**Task objective**
Using the listing below, print the line containing "https://www.instagram.com/visit_valencia/", the line containing "sugerencias)", and each line between them, exactly and nothing else. Pictures stay out of the print.

**Exercise materials**
┏━━
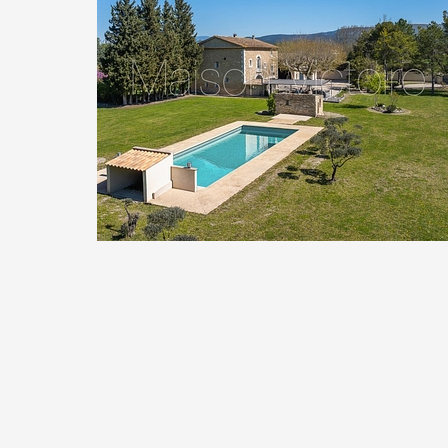
traditionnelle, offrant une atmosphère chal
cuisine entièrement équipée, avec arrière-c
harmonieusement à cet espace. Un coin b
une touche de convivialité. Ce niveau disp
de bains invités, d’un WC indépendant et 
Un élégant escalier en pierre mène au prem
volumes deviennent encore plus impressi
sous plafond atteignant 6 mètres. Une sup
cathédrale, pouvant faire office de salon 
grande flexibilité et pourrait aisément êtr
parentale si souhaité. Ce niveau accueille 
principale avec un vaste dressing.
Le dernier étage se compose de deux suit
idéales pour recevoir famille et amis.
En complément, une grange indépendante 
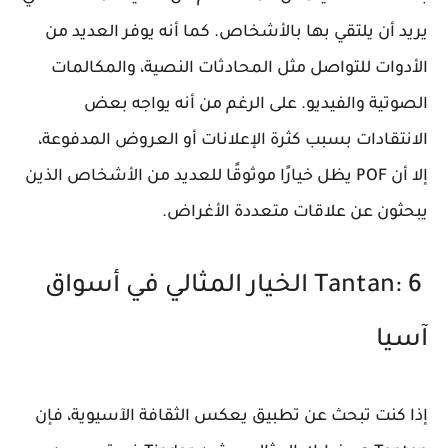
يريد أن يلتقي بها بالأشخاص. كما أنه يوفر العديد من
الأدوات للتواصل مثل المحادثات النصية، والمكالمات
الصوتية والفيديو. على الرغم من أنه يواجه بعض
الانتقادات بسبب كثرة الإعلانات أو العروض المدفوعة،
إلا أن POF يظل خيارًا موثوقًا للعديد من الأشخاص الذين
يبحثون عن علاقات متعددة الأغراض.
Tantan: 6 الخيار المثالي في أسواق
آسيا
إذا كنت تبحث عن تطبيق يعكس الثقافة الآسيوية، فإن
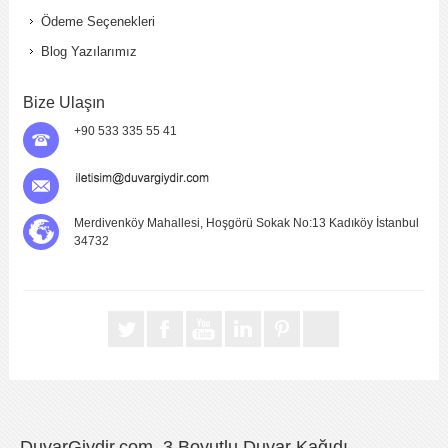
Ödeme Seçenekleri
Blog Yazılarımız
Bize Ulaşın
+90 533 335 55 41
Merdivenköy Mahallesi, Hoşgörü Sokak No:13 Kadıköy İstanbul
34732
DuvarGiydir.com, 3 Boyutlu Duvar Kağıdı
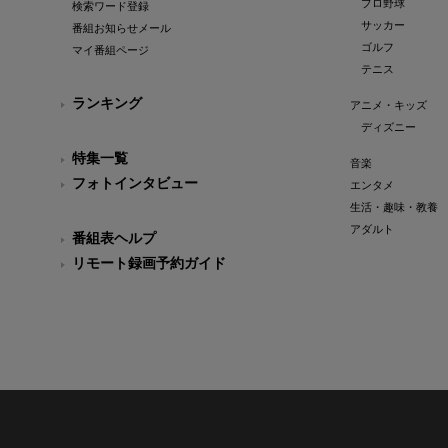
プロ野球
検索ワード登録
サッカー
番組お知らせメール
ゴルフ
マイ番組ページ
テニス
ランキング
アニメ・キッズ
ディズニー
特集一覧
音楽
フォトインタビュー
エンタメ
生活・趣味・教養
アダルト
番組表ヘルプ
リモート録画予約ガイド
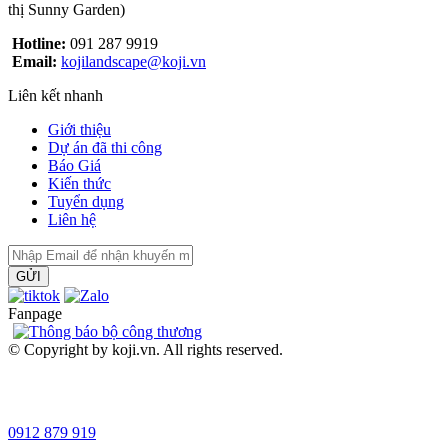
thị Sunny Garden)
Hotline:
091 287 9919
Email:
kojilandscape@koji.vn
Liên kết nhanh
Giới thiệu
Dự án đã thi công
Báo Giá
Kiến thức
Tuyển dụng
Liên hệ
GỬI
Fanpage
© Copyright by koji.vn. All rights reserved.
0912 879 919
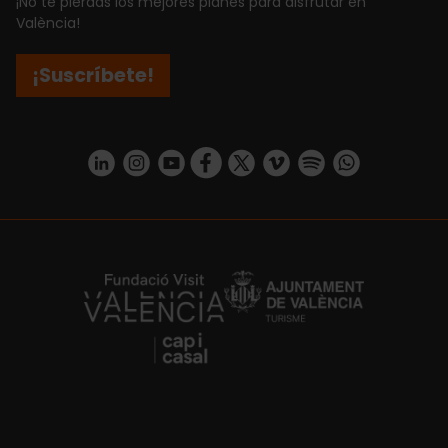
¡No te pierdas los mejores planes para disfrutar en
València!
¡Suscríbete!
https://www.linkedin.com/company/turismo-valencia/mycompany/
https://www.instagram.com/visit_valencia/
https://www.youtube.com/user/Turisvale
https://www.facebook.com/turismov
https://twitter.com/Valenciatu
https://vimeo.com/visitva
https://open.spotif
https://api.whatsapp.com/se
https://fundacion.visitvalencia.com/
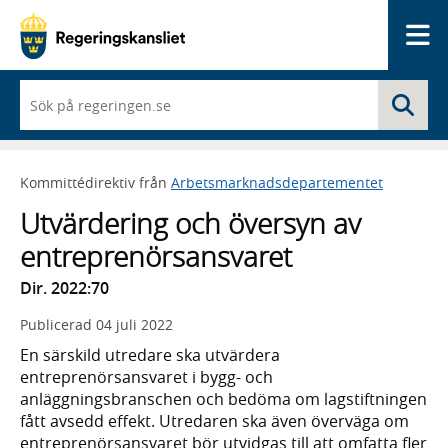
Me
När
Sö
du
börjar
skriva
så
Kommittédirektiv från
Arbetsmarknadsdepartementet
framträder
en
Utvärdering och översyn av
lista
med
entreprenörsansvaret
sökförslag
Dir. 2022:70
Publicerad
04 juli 2022
En särskild utredare ska utvärdera
entreprenörsansvaret i bygg- och
anläggningsbranschen och bedöma om lagstiftningen
fått avsedd effekt. Utredaren ska även överväga om
entreprenörsansvaret bör utvidgas till att omfatta fler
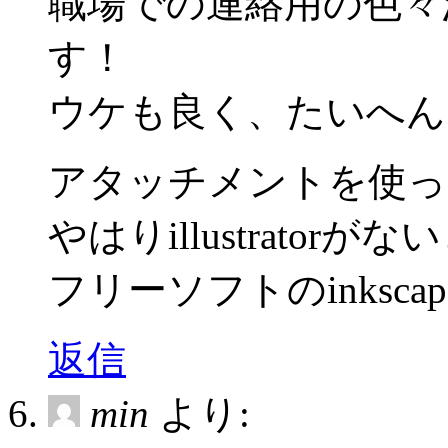
職場での連絡用の色々
す！
ウケも良く、たいへん
アタッチメントを使っ
やはりillustrato
フリーソフトのinksc
返信
min
より:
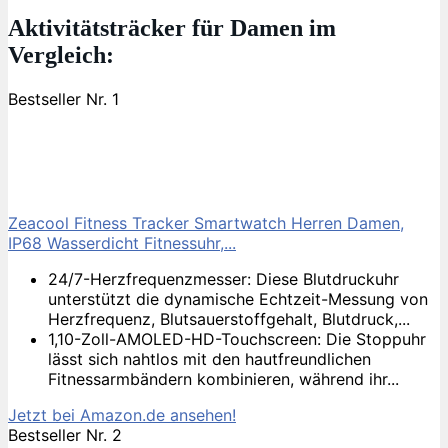
Aktivitätsträcker für Damen im
Vergleich:
Bestseller Nr. 1
Zeacool Fitness Tracker Smartwatch Herren Damen,
IP68 Wasserdicht Fitnessuhr,...
24/7-Herzfrequenzmesser: Diese Blutdruckuhr
unterstützt die dynamische Echtzeit-Messung von
Herzfrequenz, Blutsauerstoffgehalt, Blutdruck,...
1,10-Zoll-AMOLED-HD-Touchscreen: Die Stoppuhr
lässt sich nahtlos mit den hautfreundlichen
Fitnessarmbändern kombinieren, während ihr...
Jetzt bei Amazon.de ansehen!
Bestseller Nr. 2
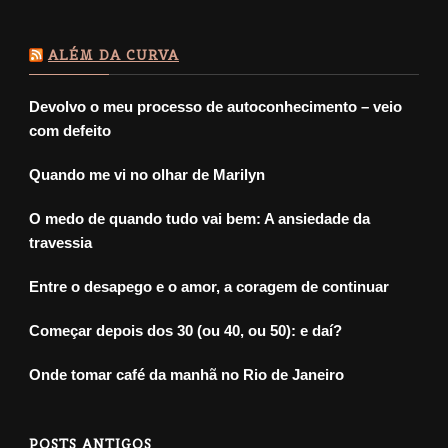
ALÉM DA CURVA
Devolvo o meu processo de autoconhecimento – veio
com defeito
Quando me vi no olhar de Marilyn
O medo de quando tudo vai bem: A ansiedade da
travessia
Entre o desapego e o amor, a coragem de continuar
Começar depois dos 30 (ou 40, ou 50): e daí?
Onde tomar café da manhã no Rio de Janeiro
POSTS ANTIGOS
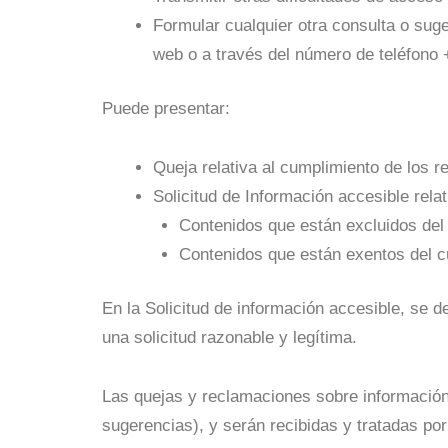
Formular cualquier otra consulta o suge
web o a través del número de teléfono 
Puede presentar:
Queja relativa al cumplimiento de los r
Solicitud de Información accesible relat
Contenidos que están excluidos del 
Contenidos que están exentos del c
En la Solicitud de información accesible, se d
una solicitud razonable y legítima.
Las quejas y reclamaciones sobre información 
sugerencias)
, y serán recibidas y tratadas po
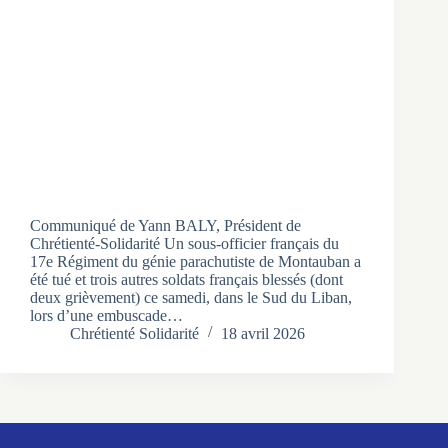
Communiqué de Yann BALY, Président de
Chrétienté-Solidarité Un sous-officier français du
17e Régiment du génie parachutiste de Montauban a
été tué et trois autres soldats français blessés (dont
deux grièvement) ce samedi, dans le Sud du Liban,
lors d’une embuscade…
Chrétienté Solidarité
18 avril 2026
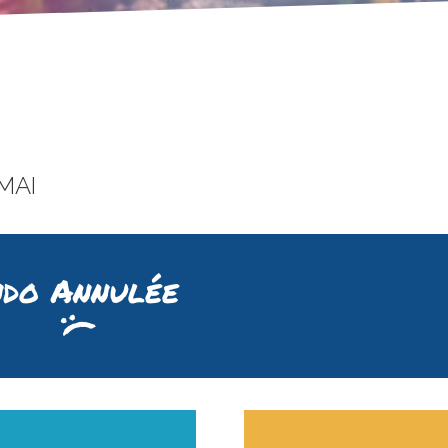
MAI
do Annulée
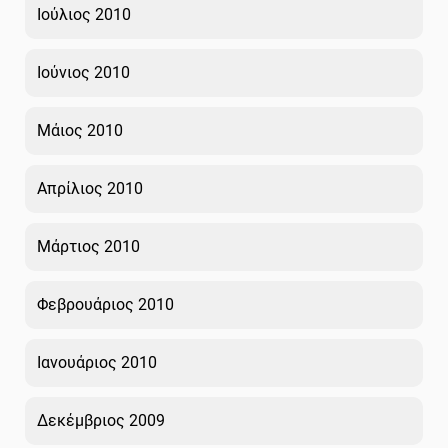
Ιούλιος 2010
Ιούνιος 2010
Μάιος 2010
Απρίλιος 2010
Μάρτιος 2010
Φεβρουάριος 2010
Ιανουάριος 2010
Δεκέμβριος 2009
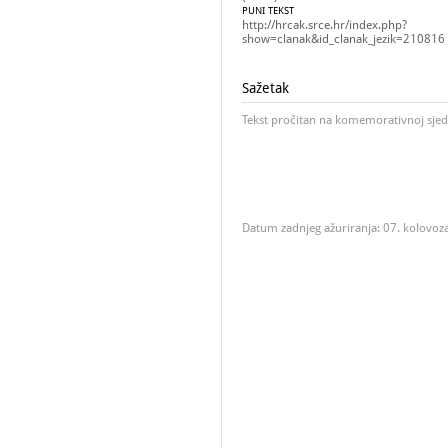
PUNI TEKST
http://hrcak.srce.hr/index.php?
show=clanak&id_clanak_jezik=210816
Sažetak
Tekst pročitan na komemorativnoj sjed
Datum zadnjeg ažuriranja: 07. kolovoz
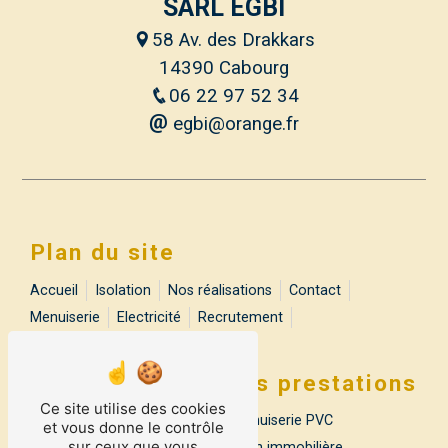
SARL EGBI
58 Av. des Drakkars
14390 Cabourg
06 22 97 52 34
egbi@orange.fr
Plan du site
Accueil
Isolation
Nos réalisations
Contact
Menuiserie
Electricité
Recrutement
Nos prestations
Ce site utilise des cookies
Isolation de combles
Menuiserie PVC
et vous donne le contrôle
sur ceux que vous
Menuiserie alu
Rénovation immobilière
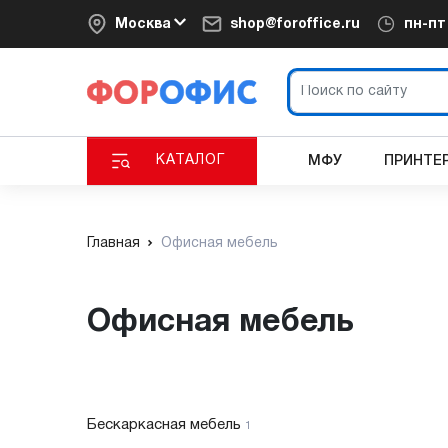
Москва
shop@foroffice.ru
пн-п
КАТАЛОГ
МФУ
ПРИНТЕ
Главная
Офисная мебель
Офисная мебель
Бескаркасная мебель
1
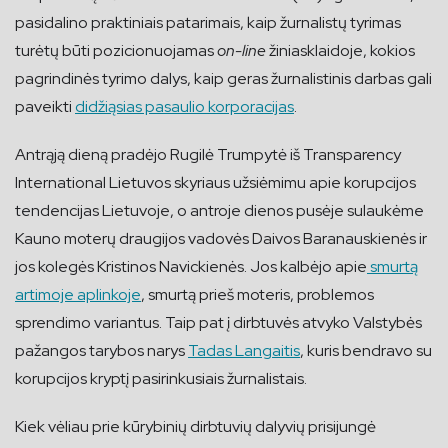
pasidalino praktiniais patarimais, kaip žurnalistų tyrimas
turėtų būti pozicionuojamas
on-line
žiniasklaidoje, kokios
pagrindinės tyrimo dalys, kaip geras žurnalistinis darbas gali
paveikti
didžiąsias pasaulio korporacijas
.
Antrąją dieną pradėjo Rugilė Trumpytė iš Transparency
International Lietuvos skyriaus užsiėmimu apie korupcijos
tendencijas Lietuvoje, o antroje dienos pusėje sulaukėme
Kauno moterų draugijos vadovės Daivos Baranauskienės ir
jos kolegės Kristinos Navickienės. Jos kalbėjo apie
smurtą
artimoje aplinkoje
, smurtą prieš moteris, problemos
sprendimo variantus. Taip pat į dirbtuvės atvyko Valstybės
pažangos tarybos narys
Tadas Langaitis
, kuris bendravo su
korupcijos kryptį pasirinkusiais žurnalistais.
Kiek vėliau prie kūrybinių dirbtuvių dalyvių prisijungė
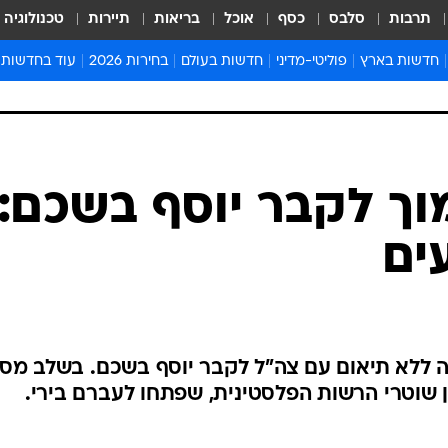
תרבות
סלבס
כסף
אוכל
בריאות
תיירות
טכנולוגיה
חדשות בארץ
פוליטי-מדיני
חדשות בעולם
בחירות 2026
עוד בחדשות
אירועים בארץ
פוליטיקה וממשל
המזרח התיכון
דעות ופרשנויו
חדשות פלילים ומשפט
יחסי חוץ
אירופה
סרי ושלזינגר
חינוך
אמריקה
פרויקטים מיוח
ישראלים בחו"ל
אסיה והפסיפיק
אסור לפספס
וך לקבר יוסף בשכם:
בריאות
אפריקה
מדע וסביבה
חברה ורווחה
הנחיות פיקוד 
ארכיון מדורים
זמני כניסת ש
לוח חופשות וח
 ללא תיאום עם צה"ל לקבר יוסף בשכם. בשלב מסו
לוח שנה
 שוטרי הרשות הפלסטינית, שפתחו לעברם בירי.
חדשות יהדות
חדשות המשפ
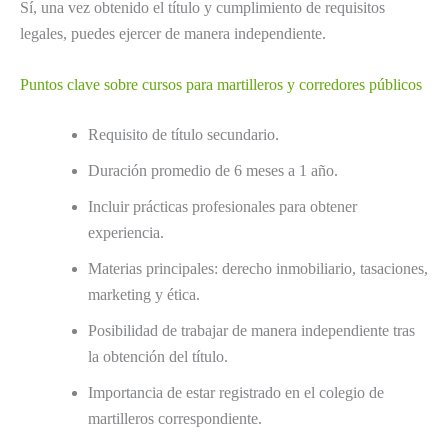
Sí, una vez obtenido el título y cumplimiento de requisitos
legales, puedes ejercer de manera independiente.
Puntos clave sobre cursos para martilleros y corredores públicos
Requisito de título secundario.
Duración promedio de 6 meses a 1 año.
Incluir prácticas profesionales para obtener
experiencia.
Materias principales: derecho inmobiliario, tasaciones,
marketing y ética.
Posibilidad de trabajar de manera independiente tras
la obtención del título.
Importancia de estar registrado en el colegio de
martilleros correspondiente.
┗━━
**Output below**
https://www.instagram.com/visit_valencia/
https://www.youtube.com/user/Turisvale
https://www.facebook.com/turismov
https://twitter.com/Valenciatu
https://vimeo.com/visitva
https://open.spotif
https://api.whatsapp.com/se
https://fundacion.visitvalencia.com/
Me
När
Sö
du
börjar
skriva
så
Kommittédirektiv från
Arbetsmarknadsdepartementet
framträder
en
Utvärdering och översyn av
lista
med
entreprenörsansvaret
sökförslag
Dir. 2022:70
Publicerad
04 juli 2022
En särskild utredare ska utvärdera
entreprenörsansvaret i bygg- och
anläggningsbranschen och bedöma om lagstiftningen
fått avsedd effekt. Utredaren ska även överväga om
entreprenörsansvaret bör utvidgas till att omfatta fler
職場での連絡用の色々
す！
ウケも良く、たいへん
アタッチメントを使っ
やはりillustrato
フリーソフトのinksc
返信
min
より:
Aktivitätsträcker für Damen im
Vergleich:
Bestseller Nr. 1
Zeacool Fitness Tracker Smartwatch Herren Damen,
IP68 Wasserdicht Fitnessuhr,...
24/7-Herzfrequenzmesser: Diese Blutdruckuhr
unterstützt die dynamische Echtzeit-Messung von
Herzfrequenz, Blutsauerstoffgehalt, Blutdruck,...
1,10-Zoll-AMOLED-HD-Touchscreen: Die Stoppuhr
lässt sich nahtlos mit den hautfreundlichen
Fitnessarmbändern kombinieren, während ihr...
Jetzt bei Amazon.de ansehen!
Bestseller Nr. 2
ALÉM DA CURVA
Devolvo o meu processo de autoconhecimento – veio
com defeito
Quando me vi no olhar de Marilyn
O medo de quando tudo vai bem: A ansiedade da
travessia
Entre o desapego e o amor, a coragem de continuar
Começar depois dos 30 (ou 40, ou 50): e daí?
Onde tomar café da manhã no Rio de Janeiro
POSTS ANTIGOS
Formular cualquier otra consulta o suge
web o a través del número de teléfono 
Puede presentar:
Queja relativa al cumplimiento de los r
Solicitud de Información accesible relat
Contenidos que están excluidos del 
Contenidos que están exentos del c
En la Solicitud de información accesible, se d
una solicitud razonable y legítima.
Las quejas y reclamaciones sobre información 
sugerencias)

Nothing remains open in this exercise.